Mugesera deportation expected next week

As it appears, it could be the end of the road for Léon Mugesera, after over a decade of fighting futile battles, both in courts and political arenas. The man is poised to be sent to Rwanda to face crimes he committed nearly 20 years ago.

Tuesday, January 03, 2012
L-R: Senator Jean Damascene Bizimana, Prosecutor General Martin Ngoga

As it appears, it could be the end of the road for Léon Mugesera, after over a decade of fighting futile battles, both in courts and political arenas. The man is poised to be sent to Rwanda to face crimes he committed nearly 20 years ago.

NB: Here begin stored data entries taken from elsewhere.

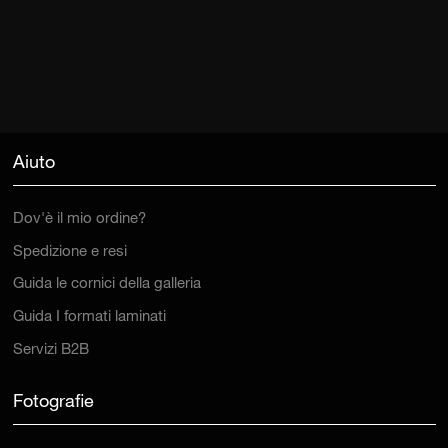
Aiuto
Dov'è il mio ordine?
Spedizione e resi
Guida le cornici della galleria
Guida I formati laminati
Servizi B2B
Fotografie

Mugesera, a former lecturer at the National University of Rwanda, infamously known to have penned one of the most virulent speeches inciting Hutus to kill Tutsis, could have been deported in July1996 after the Immigration and Refugee Board of Canada decided that his 1992 speech was an incitement to violence and ethnic hatred, and ordered his deportation.

The Canada Border Services Agency has set January 12 as the date for deportation of Mugesera from Canada, years after Canadian immigration authorities decided that he was persona non grata on Canadian soil.

He appealed the decision several times and despite several requests by Rwanda to have him deported, and a positive ruling by the Supreme Court of Canada, Mugesera remained in Canada with his family, lodging aggressive appeals to revoke the decision.

By the look of things however, it appears that Mugesera who lives in Quebec, could finally face deportation to Rwanda within a week-and-a-half’s time.

According to reports in the Canadian press, Mugesera received notice from the Citizenship and Immigration department in early December informing him that his time in Canada was up.

Once deported, Mugesera who left the country in 1992 will be charged with inciting violence and crimes against humanity.

He is wanted for his 1992 incendiary speech regarded as one of the very first calls made by genocide architects to Hutus urging them to "finish” the ‘cockroaches’ (Tutsis) and send them (via River Nyabarongo) back to Abyssinia where he said, they came from.

In his hate speech which was rebroadcast many times during the 1994 Genocide, Mugesera told Hutu’s Militia that "If you don’t cut off their necks, they will cut yours”.

According to Senator Jean Damascene Bizimana, who knew Mugesera at the time, the speech was made on November 17 at Kabaya in Gisenyi Prefecture where he rallied young Hutu men to carry out the killings.

"At that time he was the vice president of MRND in Gisenyi Prefecture,” he said.

"His speech led to the first killings of the Tutsi that took place in Kibuye, Gisenyi, Bugesera and Umutara area. The killings were out as a dry run by the architects of the Genocide”.

The Senator, who is also a renowned researcher on Genocide and Rwanda’s history, said Mugesera’s speech was very influential in rallying and the formation of Interahamwe militia, a group young marauding Hutu men who carried out the killing in 1994.

"It would be good if he was deported. He would actually be one of the very few core planners of the Genocide to be tried in Rwanda. He was one of the very first people to plan how the Genocide could be executed, years before it took place”.Bizimana noted.

The Prosecutor General, Martin Ngoga, said that while there has been a long delay in making the decision, if honoured by Canada; it would be a welcome one.

"We have in the recent days seen signs that pointed to the fact that Canadian authorities were considering the deportation,” he revealed.

"We can not confirm that. If it happens, that would be, without question, a right decision that has been long overdue”.

"Legal processes were exhausted; what we have been waiting for is a political decision to deport him. In some of these western jurisdictions, surprisingly, legal victory is not necessarily enough to get things done,” he added.

Genocide survivors can also not wait for the man to be extradited.

"It would send a strong message to the world if this man is sent back to Rwanda. His actions took place here and he should be tried here,” said Odette Kayirere, the president of the Association of Widows of the Genocide (Avega Agahozo) in Gasabo.

She noted that deporting Mugesera and trying him would prove that the Genocide was planned earlier and did not break out spontaneously as some allege.


Born in Muhororo, Ngororero district, Mugesera holds a PhD in Criminology.